The Wallet ABI Transaction Creation Protocol allows an application to express an application-level intent while keeping wallet-owned UTXOs, balances, and internal selection state private to the wallet.
In this model, the application does not need to know everything about the wallet. Instead, the application tells the wallet what kind of transaction is needed, and the wallet constructs or completes the transaction using its own private state.
Wallet ABI
├── Application describes intent
├── Wallet keeps private state private
├── Wallet performs coin selection
├── Wallet constructs or completes the transaction
├── Wallet prepares the signing view
└── Clear signing explains the result to the user
This is the preferred model when confidentiality matters.
User-Approved Disclosure
There is also a second use case.
Maybe the user wants to share more information with a website. Maybe the application needs balances or UTXOs, and the user explicitly agrees to disclose them. In that case, we can adopt the general shape of Bitcoin wallet RPC methods, but adapt them for Liquid.
The WalletConnect Bitcoin JSON-RPC methods provide a useful reference point for wallet-to-application RPC methods in the Bitcoin ecosystem.
For Liquid, the corresponding work is the Liquid Wallet RPC Profile.
The Liquid profile needs to account for Liquid-specific details:
Liquid Wallet RPC Profile
├── Liquid accounts
├── user-approved balances
├── user-approved UTXOs
└── descriptor-change events
This approach is useful when the user chooses interoperability and convenience over maximum confidentiality.
The important rule is that disclosure should be explicit. A wallet should not leak wallet-private information merely to make an application easier to build.
Clear Signing as the Center
The transport layer lets the website talk to the wallet.
The Wallet ABI lets the website ask the wallet to construct a transaction without learning private wallet state.
The Liquid Wallet RPC Profile lets the website request wallet information when the user agrees to disclose it.
But clear signing is what ties everything back to the motto.
Transport layer
└── delivers the request
Wallet ABI / RPC profile
└── structures the request
Clear signing
└── explains the request
Wallet UI
└── asks the user for approval
User
└── understands for what they are paying
Without clear signing, the ecosystem becomes unsafe. The user may technically approve a transaction, but they do not know what they approved.
With clear signing, the wallet becomes an interpreter between complex protocol logic and human understanding.
Conclusion
We started with a simple motto:
I understand for what I am paying.
This motto gives us the structure of the ecosystem.
The "I" is represented by the wallet: the user's agent, keeper of funds, balances, keys, and private state.
The "understand" part is represented by clear signing: the procedure that allows the wallet to parse, validate, and explain a transaction before the user signs.
The "for what" part is represented by third-party protocols: payments, lending, options, savings, insurance, DEXs, tokenization, and other applications that can be built with Simplicity.
The "am paying" part is represented by transaction construction, signing, and broadcast.
To make this work, we need a transport layer that allows websites and wallets to communicate. We need wallet APIs that preserve Liquid confidentiality by default.

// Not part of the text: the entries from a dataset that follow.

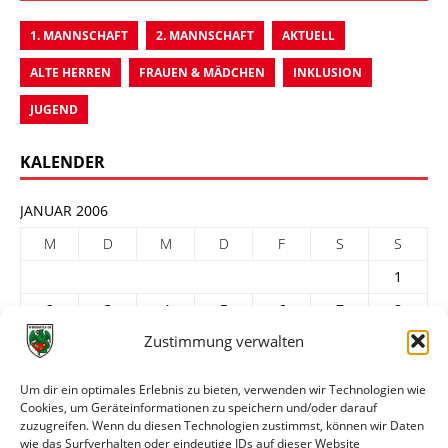
1. MANNSCHAFT
2. MANNSCHAFT
AKTUELL
ALTE HERREN
FRAUEN & MÄDCHEN
INKLUSION
JUGEND
KALENDER
JANUAR 2006
M
D
M
D
F
S
S
1
2
3
4
5
6
7
8
Zustimmung verwalten
9
10
11
12
13
14
15
16
17
18
19
20
21
22
Um dir ein optimales Erlebnis zu bieten, verwenden wir Technologien wie
Cookies, um Geräteinformationen zu speichern und/oder darauf
23
24
25
26
27
28
29
zuzugreifen. Wenn du diesen Technologien zustimmst, können wir Daten
30
31
wie das Surfverhalten oder eindeutige IDs auf dieser Website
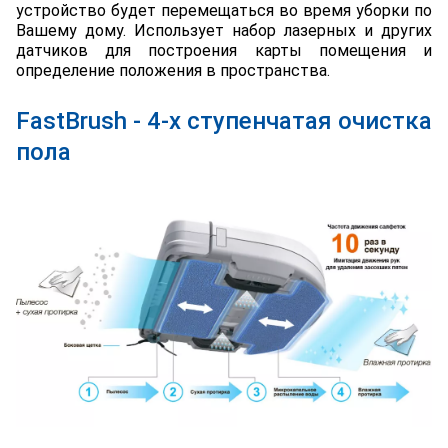
устройство будет перемещаться во время уборки по
Вашему дому. Использует набор лазерных и других
датчиков для построения карты помещения и
определение положения в пространства.
FastBrush - 4-х ступенчатая очистка
пола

We need RPC methods for cases where the user explicitly agrees to disclose wallet information. And we need clear signing metadata that lets the wallet explain complex Simplicity contracts to the user.
Clear signing is the most ambitious part of this vision. It requires more than good UI. It requires standards, registries, validation logic, contract metadata, asset metadata, and wallet implementations that reject what they cannot understand.
This is the secure road to an open Simplicity ecosystem:
introduce as many verifiable checks as possible, so the wallet can explain to the user, with high confidence, for what they are paying.